Work to complete: Your answer should consist of every line from the records that holds the string "сервіси".

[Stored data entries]
= = = = = = =
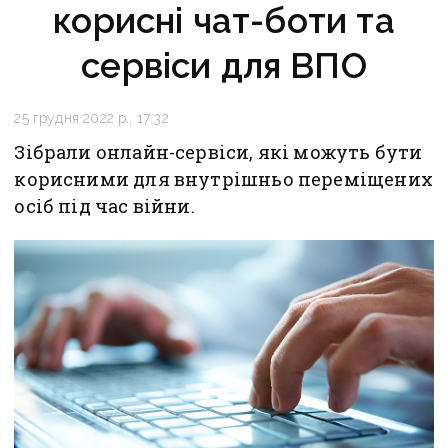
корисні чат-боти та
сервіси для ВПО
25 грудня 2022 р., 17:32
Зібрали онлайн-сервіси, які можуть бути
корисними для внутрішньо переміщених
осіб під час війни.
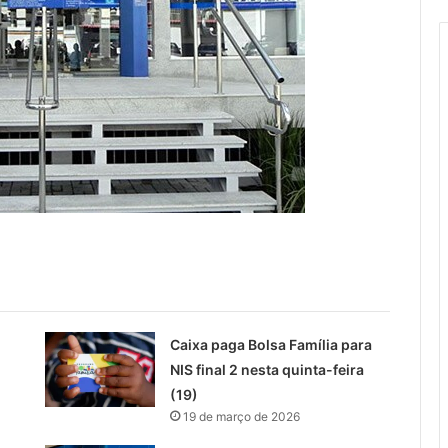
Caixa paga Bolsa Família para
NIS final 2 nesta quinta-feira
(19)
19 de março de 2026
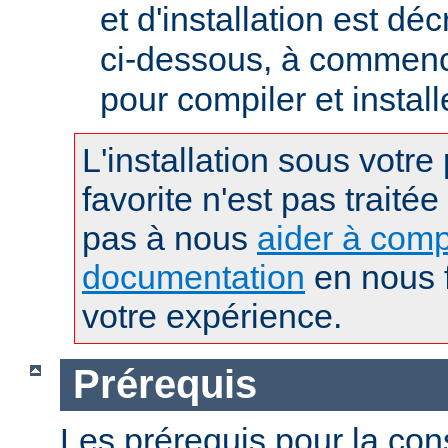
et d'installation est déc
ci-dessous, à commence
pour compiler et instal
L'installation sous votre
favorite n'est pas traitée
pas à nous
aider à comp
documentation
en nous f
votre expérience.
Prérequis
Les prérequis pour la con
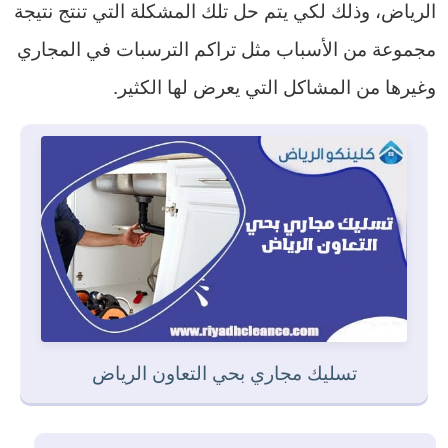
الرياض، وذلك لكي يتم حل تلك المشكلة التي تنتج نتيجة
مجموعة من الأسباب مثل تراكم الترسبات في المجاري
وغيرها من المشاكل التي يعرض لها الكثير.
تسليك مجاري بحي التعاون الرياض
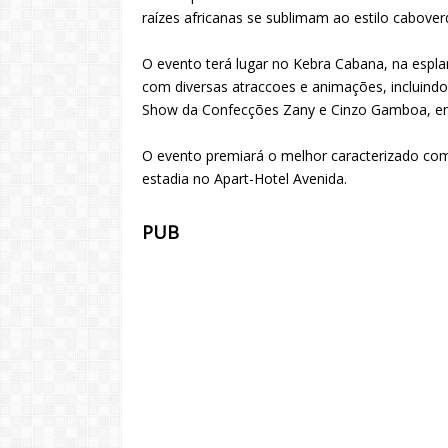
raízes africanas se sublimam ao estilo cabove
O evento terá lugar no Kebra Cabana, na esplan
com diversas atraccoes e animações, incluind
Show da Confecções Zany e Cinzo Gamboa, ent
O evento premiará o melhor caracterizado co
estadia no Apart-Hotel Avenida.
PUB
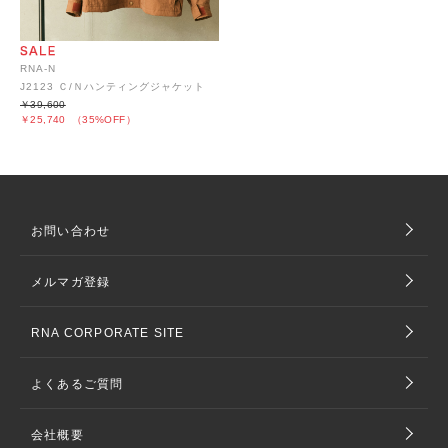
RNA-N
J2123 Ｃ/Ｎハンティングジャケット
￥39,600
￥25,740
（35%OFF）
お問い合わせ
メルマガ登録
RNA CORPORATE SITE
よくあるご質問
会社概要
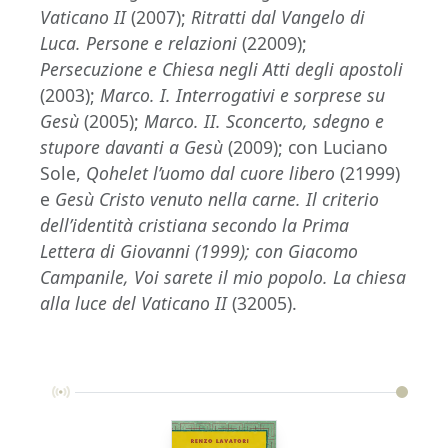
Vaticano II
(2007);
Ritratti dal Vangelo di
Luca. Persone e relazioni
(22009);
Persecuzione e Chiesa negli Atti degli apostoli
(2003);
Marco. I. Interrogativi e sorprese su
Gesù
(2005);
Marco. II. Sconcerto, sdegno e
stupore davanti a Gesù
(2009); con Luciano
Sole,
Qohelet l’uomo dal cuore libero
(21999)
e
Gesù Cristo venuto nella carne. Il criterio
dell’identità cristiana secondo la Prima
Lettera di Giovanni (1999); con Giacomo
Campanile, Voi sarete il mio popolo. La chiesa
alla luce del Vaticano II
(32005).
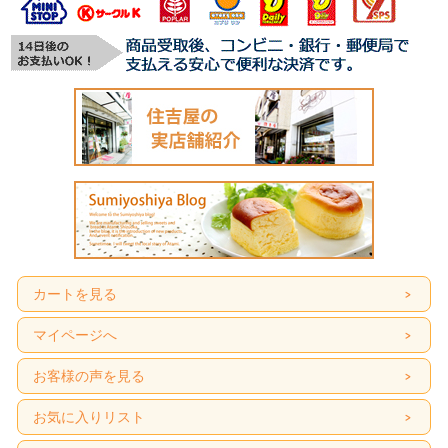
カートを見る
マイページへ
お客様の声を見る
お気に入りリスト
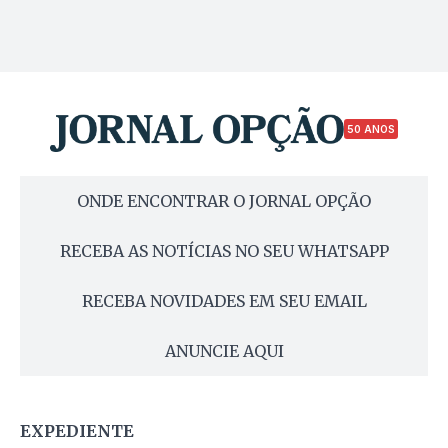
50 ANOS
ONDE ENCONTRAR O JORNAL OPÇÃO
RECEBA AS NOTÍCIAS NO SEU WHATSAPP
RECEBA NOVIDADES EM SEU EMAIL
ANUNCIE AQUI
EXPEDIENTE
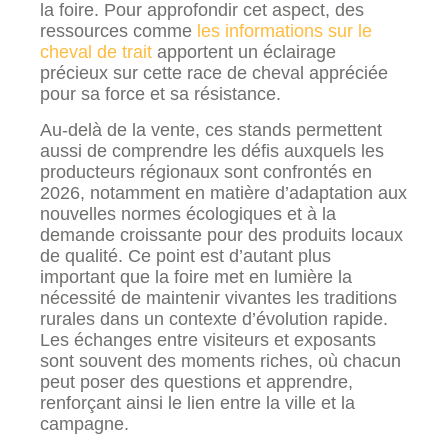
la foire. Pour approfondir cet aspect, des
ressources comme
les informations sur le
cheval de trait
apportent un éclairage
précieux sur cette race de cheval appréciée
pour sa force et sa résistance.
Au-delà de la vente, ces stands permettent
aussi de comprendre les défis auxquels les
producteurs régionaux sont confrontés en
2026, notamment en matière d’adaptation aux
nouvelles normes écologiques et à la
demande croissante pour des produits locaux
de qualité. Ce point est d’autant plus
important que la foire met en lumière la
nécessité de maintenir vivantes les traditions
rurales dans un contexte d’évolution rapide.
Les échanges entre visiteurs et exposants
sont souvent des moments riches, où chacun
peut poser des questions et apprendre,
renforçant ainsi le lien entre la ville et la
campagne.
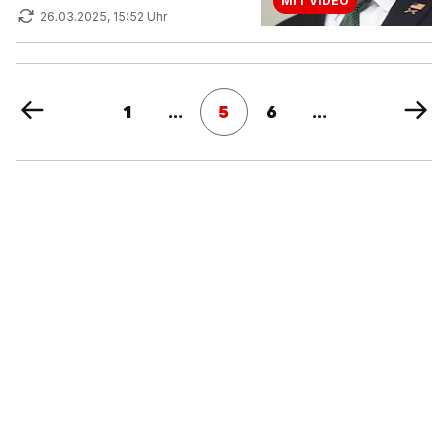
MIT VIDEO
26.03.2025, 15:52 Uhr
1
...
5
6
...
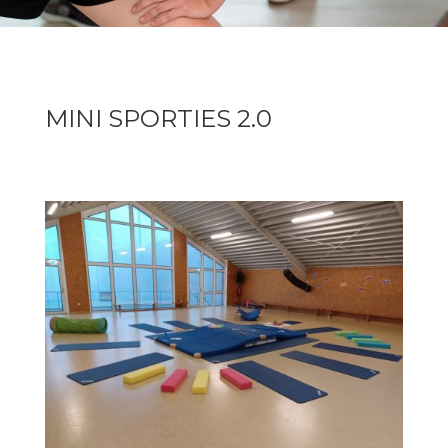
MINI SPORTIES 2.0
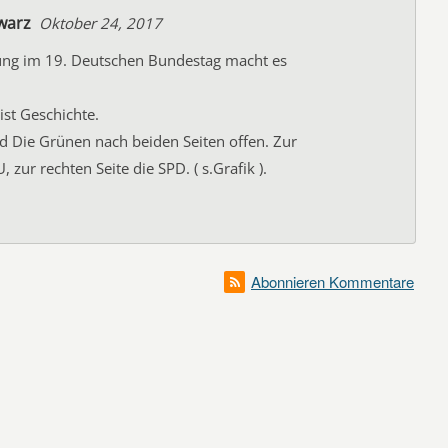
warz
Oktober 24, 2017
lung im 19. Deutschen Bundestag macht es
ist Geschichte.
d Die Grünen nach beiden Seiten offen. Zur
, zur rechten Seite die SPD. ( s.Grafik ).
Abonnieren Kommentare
= = = = = = =
Exercise result:
сервіси для ВПО
Зібрали онлайн-сервіси, які можуть бути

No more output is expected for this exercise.